(Dataset entries)
--- START ---

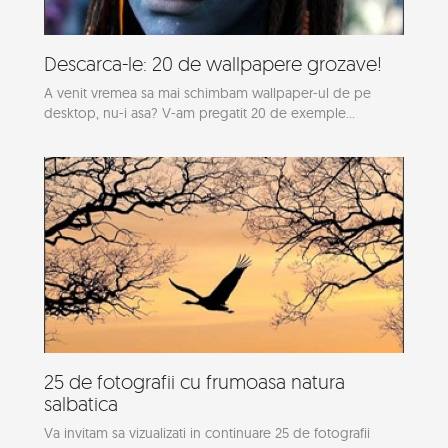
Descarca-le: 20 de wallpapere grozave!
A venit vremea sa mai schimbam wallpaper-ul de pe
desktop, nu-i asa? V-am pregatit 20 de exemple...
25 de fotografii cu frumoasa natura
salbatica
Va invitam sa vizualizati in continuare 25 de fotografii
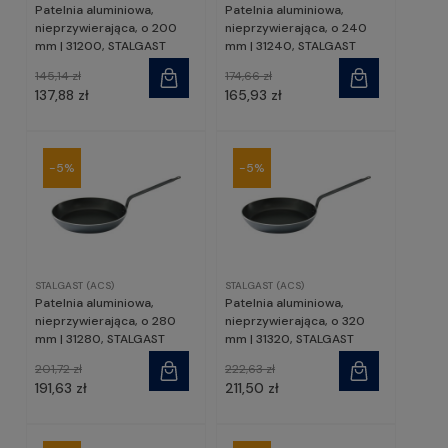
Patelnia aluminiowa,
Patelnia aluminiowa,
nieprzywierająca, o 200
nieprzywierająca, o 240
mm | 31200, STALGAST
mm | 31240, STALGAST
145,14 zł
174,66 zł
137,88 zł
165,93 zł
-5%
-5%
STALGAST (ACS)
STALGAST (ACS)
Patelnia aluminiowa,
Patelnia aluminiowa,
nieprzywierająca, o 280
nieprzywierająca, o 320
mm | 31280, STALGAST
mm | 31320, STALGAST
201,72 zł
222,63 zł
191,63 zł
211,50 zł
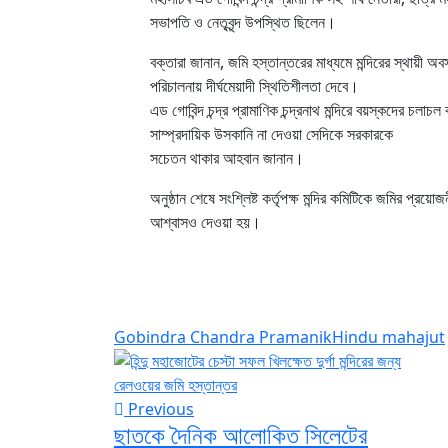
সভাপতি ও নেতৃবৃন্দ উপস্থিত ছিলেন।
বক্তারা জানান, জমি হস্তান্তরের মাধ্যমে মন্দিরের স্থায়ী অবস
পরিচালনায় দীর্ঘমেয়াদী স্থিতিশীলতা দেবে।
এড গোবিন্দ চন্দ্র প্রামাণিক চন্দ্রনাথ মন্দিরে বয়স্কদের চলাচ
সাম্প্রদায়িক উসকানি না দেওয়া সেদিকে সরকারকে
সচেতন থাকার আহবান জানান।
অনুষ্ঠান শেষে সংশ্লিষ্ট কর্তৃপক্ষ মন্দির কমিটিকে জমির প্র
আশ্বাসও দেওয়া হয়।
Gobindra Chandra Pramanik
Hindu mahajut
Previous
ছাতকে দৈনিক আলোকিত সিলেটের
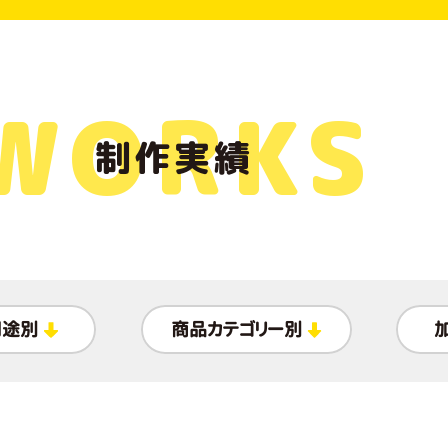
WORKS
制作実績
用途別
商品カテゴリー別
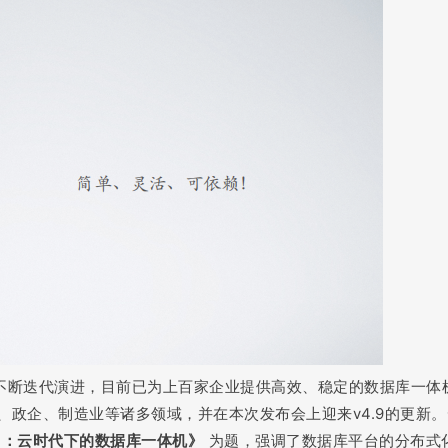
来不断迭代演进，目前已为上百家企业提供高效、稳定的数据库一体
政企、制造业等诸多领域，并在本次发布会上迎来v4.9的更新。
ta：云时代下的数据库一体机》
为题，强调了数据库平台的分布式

--- END ---
--- START ---

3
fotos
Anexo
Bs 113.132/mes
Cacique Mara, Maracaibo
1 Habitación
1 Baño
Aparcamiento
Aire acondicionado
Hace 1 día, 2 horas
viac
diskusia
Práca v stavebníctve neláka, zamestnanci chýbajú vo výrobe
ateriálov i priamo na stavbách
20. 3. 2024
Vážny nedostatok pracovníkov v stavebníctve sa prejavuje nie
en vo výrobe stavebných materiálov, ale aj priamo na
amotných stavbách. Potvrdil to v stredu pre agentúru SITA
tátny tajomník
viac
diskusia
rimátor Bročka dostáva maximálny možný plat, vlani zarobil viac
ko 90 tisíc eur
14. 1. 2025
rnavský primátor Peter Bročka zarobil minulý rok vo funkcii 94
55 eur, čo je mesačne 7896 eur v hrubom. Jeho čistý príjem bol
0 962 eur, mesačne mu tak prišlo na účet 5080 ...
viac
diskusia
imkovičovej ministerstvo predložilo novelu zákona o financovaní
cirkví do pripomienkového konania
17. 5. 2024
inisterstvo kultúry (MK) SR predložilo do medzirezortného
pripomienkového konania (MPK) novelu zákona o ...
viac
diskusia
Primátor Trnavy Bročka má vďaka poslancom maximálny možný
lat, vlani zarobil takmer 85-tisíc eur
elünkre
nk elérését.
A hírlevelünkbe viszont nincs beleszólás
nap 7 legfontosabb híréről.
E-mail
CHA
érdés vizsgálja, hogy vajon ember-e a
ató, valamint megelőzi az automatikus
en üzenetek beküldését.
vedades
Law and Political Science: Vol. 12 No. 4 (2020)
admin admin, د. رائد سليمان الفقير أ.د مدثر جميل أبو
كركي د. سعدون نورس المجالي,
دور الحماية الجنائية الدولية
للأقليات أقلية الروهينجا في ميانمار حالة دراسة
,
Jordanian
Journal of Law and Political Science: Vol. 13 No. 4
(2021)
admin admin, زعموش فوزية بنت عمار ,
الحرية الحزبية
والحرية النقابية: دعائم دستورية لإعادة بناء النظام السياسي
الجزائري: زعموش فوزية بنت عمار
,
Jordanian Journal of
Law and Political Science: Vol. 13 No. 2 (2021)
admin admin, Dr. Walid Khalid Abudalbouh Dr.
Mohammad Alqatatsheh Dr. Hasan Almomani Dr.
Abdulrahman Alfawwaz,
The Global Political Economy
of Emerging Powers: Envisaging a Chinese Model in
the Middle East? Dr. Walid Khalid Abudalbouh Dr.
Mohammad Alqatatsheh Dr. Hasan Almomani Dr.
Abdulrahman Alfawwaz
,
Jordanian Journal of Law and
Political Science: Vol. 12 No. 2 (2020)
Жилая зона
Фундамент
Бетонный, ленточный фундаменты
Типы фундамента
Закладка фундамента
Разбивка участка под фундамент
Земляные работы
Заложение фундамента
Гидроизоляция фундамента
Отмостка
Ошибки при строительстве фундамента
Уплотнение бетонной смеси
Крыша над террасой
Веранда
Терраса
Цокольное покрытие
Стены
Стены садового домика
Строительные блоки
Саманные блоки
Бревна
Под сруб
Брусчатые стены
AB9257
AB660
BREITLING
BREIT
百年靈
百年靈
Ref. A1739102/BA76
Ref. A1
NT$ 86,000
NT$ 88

--- END ---
--- START ---

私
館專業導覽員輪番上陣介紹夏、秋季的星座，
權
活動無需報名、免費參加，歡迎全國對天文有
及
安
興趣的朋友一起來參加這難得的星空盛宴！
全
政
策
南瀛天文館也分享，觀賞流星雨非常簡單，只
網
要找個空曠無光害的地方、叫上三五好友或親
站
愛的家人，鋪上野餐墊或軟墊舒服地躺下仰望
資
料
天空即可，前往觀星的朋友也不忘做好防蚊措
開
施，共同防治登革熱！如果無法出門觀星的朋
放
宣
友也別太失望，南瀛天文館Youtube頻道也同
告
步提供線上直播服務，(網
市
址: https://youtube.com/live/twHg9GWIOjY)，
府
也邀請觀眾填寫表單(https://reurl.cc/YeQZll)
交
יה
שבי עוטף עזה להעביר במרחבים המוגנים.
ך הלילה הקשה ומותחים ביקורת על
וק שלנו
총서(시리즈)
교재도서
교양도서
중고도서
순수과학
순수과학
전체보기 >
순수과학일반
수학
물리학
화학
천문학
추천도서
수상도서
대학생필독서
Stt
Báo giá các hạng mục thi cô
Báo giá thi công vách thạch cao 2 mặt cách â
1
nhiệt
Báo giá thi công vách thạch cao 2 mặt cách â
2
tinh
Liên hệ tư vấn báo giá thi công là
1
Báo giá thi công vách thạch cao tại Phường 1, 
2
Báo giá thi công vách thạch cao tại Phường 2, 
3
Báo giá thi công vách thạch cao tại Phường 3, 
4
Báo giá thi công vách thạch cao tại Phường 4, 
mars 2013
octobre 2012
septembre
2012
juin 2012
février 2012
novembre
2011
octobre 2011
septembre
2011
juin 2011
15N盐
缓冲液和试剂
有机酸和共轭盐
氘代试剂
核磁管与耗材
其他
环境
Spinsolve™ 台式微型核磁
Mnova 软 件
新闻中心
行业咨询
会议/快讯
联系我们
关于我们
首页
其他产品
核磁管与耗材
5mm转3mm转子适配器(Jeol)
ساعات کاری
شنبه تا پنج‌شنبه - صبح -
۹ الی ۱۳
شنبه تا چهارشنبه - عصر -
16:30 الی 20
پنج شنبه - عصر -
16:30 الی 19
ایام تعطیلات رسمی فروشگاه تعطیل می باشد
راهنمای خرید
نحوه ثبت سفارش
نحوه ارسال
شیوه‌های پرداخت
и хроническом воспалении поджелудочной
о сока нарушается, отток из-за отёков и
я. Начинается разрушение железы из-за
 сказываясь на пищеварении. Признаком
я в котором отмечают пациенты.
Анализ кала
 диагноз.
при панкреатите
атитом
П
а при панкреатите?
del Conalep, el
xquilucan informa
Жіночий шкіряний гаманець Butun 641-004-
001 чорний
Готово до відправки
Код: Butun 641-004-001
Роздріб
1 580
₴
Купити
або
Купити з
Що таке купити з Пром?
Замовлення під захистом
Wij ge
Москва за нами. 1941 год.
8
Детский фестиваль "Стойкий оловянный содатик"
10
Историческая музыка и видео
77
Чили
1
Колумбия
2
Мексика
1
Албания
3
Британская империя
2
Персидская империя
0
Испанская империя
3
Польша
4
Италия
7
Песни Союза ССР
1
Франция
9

--- END ---

> _Work order_
Set down, from the entries above, exactly the lines from the one with "55 eur, čo je" up to and including the one with "Law and Political Science: Vol. 13 No. 2", and no other lines.

> _Solution for this problem_
55 eur, čo je mesačne 7896 eur v hrubom. Jeho čistý príjem bol
0 962 eur, mesačne mu tak prišlo na účet 5080 ...
viac
diskusia
imkovičovej ministerstvo predložilo novelu zákona o financovaní
cirkví do pripomienkového konania
17. 5. 2024
inisterstvo kultúry (MK) SR predložilo do medzirezortného
pripomienkového konania (MPK) novelu zákona o ...
viac
diskusia
Primátor Trnavy Bročka má vďaka poslancom maximálny možný
lat, vlani zarobil takmer 85-tisíc eur
elünkre
nk elérését.
A hírlevelünkbe viszont nincs beleszólás
nap 7 legfontosabb híréről.
E-mail
CHA
érdés vizsgálja, hogy vajon ember-e a
ató, valamint megelőzi az automatikus
en üzenetek beküldését.
vedades
Law and Political Science: Vol. 12 No. 4 (2020)
admin admin, د. رائد سليمان الفقير أ.د مدثر جميل أبو
كركي د. سعدون نورس المجالي,
دور الحماية الجنائية الدولية
للأقليات أقلية الروهينجا في ميانمار حالة دراسة
,
Jordanian
Journal of Law and Political Science: Vol. 13 No. 4
(2021)
admin admin, زعموش فوزية بنت عمار ,
الحرية الحزبية
والحرية النقابية: دعائم دستورية لإعادة بناء النظام السياسي
الجزائري: زعموش فوزية بنت عمار
,
Jordanian Journal of
Law and Political Science: Vol. 13 No. 2 (2021)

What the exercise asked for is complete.